TL;DR – We’re building a DC-powered industrial gateway around the 8Devices Habanero (Qualcomm IPQ4029/IPQ4019) module and are hitting a thermal ceiling. Because the module’s core rail is fixed 1.1 V, the usual Qualcomm HW-DVFS path (CONFIG_ARM_QCOM_CPUFREQ_HW) is disabled in the vendor BSP, so only frequency-scaling is left—and dropping all cores from 716 MHz to 48 MHz shaves barely 4 °C off the heatsink. We’d love to compare notes with anyone who has squeezed more watts out of an IPQ40xx board in OpenWrt.


Hardware / baseline · SoM: Habanero – dual-band Wi-Fi 5, 128 MB SPI-NAND, 512 MB DDR3L8devices

· Power rails per datasheet: 3.3 V (I/O), 1.35 V (MX rail), 1.1 V (CPU & CX rails) – all fixed regulators, no SPMI PMIC

· Wi-Fi MAC/PHY is QCA4019/ath10k; AP mode 24×7.

· Firmware: OpenWrt 23.05.0-rc3, r23389-5deed175a5 , Linux kernel 5.15.127, CONFIG_CPU_FREQ=y, OPP 48/200/500/716 MHz present; governor switched to ondemand.


What we’ve tried / observed

  1. CPU freq sweep (716 → 48 MHz) – negligible board-level power drop (makes sense: V² term is fixed)

  2. Hot-plugging 3 cores – similar result; workload is light but radios stay warm.

  3. wifi down / user “Wi-Fi OFF” toggle – interfaces disappear per /sbin/wifi helper, but maybe RF front-end still live.

  4. Checked .config – CONFIG_ARM_QCOM_CPUFREQ_HW & NVMEM not set, as in upstream ipq40xx patch-set.


Looking for help / ideas

· Clock-/power-gating tricks – Has anyone measured real savings from enabling deeper idle (CXSD/AOSD) on fixed-rail IPQ40xx? Any DTS patches to boost residency?

· DDR or bus down-clock – Is there a clean way to run DDR3L at 533 MT/s on this SoC? Datasheet hints timings go down to 48 MHz for SDC1.

· Wi-Fi power – Does ath10k ever cut the PA supply in AP mode? CT firmware or OpenWrt hacks welcome.

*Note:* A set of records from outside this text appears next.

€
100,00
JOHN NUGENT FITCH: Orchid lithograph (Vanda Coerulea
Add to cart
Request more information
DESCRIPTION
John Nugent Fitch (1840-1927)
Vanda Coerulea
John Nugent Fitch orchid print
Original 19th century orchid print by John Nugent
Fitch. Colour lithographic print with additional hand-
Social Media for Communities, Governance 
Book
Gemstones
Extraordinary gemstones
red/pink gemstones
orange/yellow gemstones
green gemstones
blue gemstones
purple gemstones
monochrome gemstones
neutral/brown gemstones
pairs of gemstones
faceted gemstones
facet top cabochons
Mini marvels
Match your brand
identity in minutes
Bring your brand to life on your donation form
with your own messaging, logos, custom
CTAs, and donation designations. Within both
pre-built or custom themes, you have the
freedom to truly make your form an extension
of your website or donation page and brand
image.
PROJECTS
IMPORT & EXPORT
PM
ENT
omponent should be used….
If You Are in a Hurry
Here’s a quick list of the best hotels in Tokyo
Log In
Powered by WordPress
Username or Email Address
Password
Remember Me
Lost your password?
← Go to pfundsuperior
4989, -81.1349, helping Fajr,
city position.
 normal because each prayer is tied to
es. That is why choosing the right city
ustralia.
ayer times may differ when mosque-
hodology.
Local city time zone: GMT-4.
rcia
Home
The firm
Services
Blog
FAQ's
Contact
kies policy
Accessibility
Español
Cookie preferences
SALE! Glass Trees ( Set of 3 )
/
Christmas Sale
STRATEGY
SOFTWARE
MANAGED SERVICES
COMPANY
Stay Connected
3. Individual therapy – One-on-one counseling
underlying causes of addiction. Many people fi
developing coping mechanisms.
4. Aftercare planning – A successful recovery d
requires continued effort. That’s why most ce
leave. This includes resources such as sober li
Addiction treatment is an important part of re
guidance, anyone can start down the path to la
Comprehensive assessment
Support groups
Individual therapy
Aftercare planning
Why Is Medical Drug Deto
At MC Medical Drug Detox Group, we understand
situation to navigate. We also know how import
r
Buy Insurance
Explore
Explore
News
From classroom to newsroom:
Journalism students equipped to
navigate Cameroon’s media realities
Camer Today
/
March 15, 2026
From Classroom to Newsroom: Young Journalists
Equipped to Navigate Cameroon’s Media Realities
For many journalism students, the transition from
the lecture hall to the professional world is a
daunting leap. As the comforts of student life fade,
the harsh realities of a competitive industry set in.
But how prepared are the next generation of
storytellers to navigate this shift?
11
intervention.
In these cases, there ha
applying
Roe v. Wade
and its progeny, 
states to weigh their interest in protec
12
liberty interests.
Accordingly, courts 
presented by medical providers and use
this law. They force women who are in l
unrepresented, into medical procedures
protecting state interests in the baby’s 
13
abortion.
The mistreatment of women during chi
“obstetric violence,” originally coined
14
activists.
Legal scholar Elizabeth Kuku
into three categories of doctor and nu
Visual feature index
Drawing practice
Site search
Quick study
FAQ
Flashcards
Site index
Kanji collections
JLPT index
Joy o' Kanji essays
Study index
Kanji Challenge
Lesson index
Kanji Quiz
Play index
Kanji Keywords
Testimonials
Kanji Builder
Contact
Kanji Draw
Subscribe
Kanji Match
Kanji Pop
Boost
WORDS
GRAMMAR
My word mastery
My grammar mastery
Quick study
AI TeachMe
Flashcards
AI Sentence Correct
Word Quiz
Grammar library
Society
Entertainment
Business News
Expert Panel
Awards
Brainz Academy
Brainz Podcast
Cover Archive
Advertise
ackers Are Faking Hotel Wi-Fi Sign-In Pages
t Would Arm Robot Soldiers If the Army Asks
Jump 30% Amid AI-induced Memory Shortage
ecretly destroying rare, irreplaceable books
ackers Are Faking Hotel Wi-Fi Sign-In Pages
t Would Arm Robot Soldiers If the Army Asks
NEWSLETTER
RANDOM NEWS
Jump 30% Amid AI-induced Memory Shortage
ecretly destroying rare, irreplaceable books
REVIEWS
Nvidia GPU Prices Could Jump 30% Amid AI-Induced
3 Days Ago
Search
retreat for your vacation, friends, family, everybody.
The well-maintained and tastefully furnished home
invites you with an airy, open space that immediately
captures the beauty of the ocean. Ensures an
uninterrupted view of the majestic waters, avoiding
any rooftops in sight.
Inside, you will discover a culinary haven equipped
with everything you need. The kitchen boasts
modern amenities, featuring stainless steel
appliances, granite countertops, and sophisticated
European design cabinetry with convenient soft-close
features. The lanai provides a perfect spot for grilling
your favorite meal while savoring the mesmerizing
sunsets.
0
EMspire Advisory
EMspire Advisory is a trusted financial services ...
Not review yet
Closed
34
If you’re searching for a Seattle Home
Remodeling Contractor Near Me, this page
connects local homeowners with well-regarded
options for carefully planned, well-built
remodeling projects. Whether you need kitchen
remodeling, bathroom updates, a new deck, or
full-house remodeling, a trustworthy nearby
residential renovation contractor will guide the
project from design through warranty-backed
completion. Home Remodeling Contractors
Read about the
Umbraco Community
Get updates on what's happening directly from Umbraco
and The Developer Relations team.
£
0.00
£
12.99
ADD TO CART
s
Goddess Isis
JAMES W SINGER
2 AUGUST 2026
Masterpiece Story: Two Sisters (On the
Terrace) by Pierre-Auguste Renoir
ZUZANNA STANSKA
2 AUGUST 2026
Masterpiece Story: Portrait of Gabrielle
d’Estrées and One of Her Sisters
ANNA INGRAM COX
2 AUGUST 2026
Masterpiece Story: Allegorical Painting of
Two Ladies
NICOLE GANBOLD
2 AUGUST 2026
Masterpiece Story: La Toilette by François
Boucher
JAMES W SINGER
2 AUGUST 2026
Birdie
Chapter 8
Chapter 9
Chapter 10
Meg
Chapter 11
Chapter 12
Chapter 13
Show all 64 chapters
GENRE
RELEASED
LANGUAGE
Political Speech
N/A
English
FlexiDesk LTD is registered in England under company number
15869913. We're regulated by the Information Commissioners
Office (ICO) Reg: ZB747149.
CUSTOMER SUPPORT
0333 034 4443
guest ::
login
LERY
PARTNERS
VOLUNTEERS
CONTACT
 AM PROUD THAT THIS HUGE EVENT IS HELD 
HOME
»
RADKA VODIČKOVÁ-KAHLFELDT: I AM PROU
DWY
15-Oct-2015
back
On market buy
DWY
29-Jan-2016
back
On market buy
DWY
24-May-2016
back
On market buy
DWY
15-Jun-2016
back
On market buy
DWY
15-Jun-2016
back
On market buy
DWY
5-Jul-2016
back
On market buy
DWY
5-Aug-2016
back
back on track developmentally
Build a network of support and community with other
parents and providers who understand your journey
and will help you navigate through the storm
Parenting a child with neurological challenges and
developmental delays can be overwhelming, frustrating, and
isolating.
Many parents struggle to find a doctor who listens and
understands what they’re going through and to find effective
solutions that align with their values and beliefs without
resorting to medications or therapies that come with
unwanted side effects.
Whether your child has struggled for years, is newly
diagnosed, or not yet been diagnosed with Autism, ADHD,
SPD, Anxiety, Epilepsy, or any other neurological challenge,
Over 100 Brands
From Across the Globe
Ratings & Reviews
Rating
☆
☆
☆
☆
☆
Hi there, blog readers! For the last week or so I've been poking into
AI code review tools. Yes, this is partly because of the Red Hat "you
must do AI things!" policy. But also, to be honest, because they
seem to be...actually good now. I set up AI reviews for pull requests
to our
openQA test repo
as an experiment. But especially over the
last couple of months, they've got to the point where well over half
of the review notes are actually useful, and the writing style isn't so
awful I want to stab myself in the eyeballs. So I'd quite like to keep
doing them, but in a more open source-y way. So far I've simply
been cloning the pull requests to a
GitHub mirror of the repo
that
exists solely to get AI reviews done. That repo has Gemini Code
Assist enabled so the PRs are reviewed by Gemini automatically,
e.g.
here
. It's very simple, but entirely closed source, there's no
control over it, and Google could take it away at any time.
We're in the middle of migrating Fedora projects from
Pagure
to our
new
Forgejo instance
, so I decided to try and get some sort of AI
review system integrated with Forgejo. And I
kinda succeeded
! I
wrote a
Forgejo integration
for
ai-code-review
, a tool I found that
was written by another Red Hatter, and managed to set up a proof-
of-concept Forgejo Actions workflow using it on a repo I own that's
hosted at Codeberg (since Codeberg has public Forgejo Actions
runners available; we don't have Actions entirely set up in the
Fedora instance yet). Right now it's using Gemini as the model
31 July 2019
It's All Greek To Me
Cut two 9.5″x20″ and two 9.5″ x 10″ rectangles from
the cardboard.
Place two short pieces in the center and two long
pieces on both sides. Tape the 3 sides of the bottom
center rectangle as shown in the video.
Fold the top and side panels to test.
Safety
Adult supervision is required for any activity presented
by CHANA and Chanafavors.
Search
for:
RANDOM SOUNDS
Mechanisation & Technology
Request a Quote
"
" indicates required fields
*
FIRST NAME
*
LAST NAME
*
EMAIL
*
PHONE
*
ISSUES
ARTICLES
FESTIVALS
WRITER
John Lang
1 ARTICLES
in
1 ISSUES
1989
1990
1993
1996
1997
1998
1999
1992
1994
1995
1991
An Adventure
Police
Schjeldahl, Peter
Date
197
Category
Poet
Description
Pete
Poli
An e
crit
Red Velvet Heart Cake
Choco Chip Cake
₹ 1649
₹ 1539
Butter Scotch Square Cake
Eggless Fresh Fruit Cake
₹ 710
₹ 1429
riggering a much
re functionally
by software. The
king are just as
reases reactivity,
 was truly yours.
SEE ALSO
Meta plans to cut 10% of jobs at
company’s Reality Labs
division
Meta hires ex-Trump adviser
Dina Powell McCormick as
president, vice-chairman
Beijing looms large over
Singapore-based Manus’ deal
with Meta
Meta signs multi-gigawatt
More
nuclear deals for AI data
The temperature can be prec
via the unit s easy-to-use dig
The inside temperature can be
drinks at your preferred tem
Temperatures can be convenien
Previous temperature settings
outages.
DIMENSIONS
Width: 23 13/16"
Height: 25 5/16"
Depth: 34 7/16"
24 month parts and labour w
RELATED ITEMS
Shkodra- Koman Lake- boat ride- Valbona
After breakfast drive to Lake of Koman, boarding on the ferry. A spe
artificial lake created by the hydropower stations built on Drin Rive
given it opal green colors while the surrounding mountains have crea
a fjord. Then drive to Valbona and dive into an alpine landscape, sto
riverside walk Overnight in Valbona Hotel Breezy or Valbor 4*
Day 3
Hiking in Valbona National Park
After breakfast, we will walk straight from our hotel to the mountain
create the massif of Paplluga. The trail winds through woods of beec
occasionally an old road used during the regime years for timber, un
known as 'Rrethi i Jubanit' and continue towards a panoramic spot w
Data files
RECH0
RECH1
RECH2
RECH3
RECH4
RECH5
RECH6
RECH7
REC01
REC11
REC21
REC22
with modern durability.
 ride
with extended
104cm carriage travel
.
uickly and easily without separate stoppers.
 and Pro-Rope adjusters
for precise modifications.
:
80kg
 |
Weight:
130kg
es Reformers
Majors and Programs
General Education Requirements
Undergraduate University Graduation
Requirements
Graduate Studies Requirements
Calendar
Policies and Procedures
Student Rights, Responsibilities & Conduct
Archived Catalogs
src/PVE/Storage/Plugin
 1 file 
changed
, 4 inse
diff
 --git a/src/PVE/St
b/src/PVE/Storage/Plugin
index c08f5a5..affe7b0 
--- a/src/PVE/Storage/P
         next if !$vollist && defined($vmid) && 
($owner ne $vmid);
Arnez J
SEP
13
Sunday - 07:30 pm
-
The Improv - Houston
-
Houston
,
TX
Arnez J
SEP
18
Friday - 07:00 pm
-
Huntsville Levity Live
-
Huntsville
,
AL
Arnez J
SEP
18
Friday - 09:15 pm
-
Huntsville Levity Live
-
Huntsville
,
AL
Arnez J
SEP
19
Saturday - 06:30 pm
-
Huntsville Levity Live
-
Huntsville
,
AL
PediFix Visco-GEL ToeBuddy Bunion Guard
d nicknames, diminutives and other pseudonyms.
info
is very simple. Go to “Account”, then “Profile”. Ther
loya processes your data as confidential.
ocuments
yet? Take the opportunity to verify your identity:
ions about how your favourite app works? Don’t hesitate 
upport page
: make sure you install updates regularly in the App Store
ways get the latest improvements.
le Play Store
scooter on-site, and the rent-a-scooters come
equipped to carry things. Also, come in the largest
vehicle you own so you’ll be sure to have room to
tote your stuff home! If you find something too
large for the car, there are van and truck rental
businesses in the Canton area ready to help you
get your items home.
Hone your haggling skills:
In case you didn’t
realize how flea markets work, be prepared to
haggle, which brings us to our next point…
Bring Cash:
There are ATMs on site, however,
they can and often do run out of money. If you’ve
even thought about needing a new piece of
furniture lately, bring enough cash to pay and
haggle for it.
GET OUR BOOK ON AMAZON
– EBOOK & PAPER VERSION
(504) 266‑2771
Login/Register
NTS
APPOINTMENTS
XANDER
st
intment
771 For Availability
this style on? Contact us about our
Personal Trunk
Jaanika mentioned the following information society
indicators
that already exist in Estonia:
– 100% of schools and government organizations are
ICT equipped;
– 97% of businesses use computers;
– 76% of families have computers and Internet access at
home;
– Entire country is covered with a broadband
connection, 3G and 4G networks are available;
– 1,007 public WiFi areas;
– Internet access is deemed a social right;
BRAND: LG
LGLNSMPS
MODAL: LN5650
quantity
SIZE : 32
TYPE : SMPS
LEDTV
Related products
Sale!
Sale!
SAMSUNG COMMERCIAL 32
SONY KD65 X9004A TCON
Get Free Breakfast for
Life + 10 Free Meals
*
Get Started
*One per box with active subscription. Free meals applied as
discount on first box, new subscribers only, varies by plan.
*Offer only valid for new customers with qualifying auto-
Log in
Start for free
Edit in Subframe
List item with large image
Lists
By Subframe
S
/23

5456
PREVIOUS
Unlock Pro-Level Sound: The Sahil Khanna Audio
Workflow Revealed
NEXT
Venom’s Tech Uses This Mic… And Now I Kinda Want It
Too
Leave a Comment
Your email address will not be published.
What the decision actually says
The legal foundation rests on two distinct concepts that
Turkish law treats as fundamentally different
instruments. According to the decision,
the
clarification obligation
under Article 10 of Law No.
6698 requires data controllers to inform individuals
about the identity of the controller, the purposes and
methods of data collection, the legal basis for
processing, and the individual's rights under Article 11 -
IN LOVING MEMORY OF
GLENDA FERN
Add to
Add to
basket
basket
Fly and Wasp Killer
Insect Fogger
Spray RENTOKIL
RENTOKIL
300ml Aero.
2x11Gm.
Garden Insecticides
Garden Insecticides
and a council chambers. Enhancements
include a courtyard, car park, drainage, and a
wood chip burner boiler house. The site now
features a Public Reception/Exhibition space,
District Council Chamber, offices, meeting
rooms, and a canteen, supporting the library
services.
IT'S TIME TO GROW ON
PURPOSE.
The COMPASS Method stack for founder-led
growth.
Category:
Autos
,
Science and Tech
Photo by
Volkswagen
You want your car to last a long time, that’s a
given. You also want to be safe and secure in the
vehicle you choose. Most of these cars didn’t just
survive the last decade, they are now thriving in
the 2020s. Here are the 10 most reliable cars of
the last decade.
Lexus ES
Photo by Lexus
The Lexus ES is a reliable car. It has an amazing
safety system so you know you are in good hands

· clk_ignore_unused – Did you gain anything by clearing that flag (let CCF gate more clocks)?

· Light hardware tweak – Anyone here lowered the Habanero’s CPU rail by resistor swap and kept 716 MHz stable? Results?

· Any other oddball knobs (PCIe L1 sub-states, USB autosuspend, etc.) that moved the needle?

We’re happy to share logs, DTS fragments and thermal meassurements. End-goal is a short cost/benefit report before we decide whether to respin hardware or stay software-only.

Thanks in advance for any pointers, patches or “don’t bother, tried that!” stories.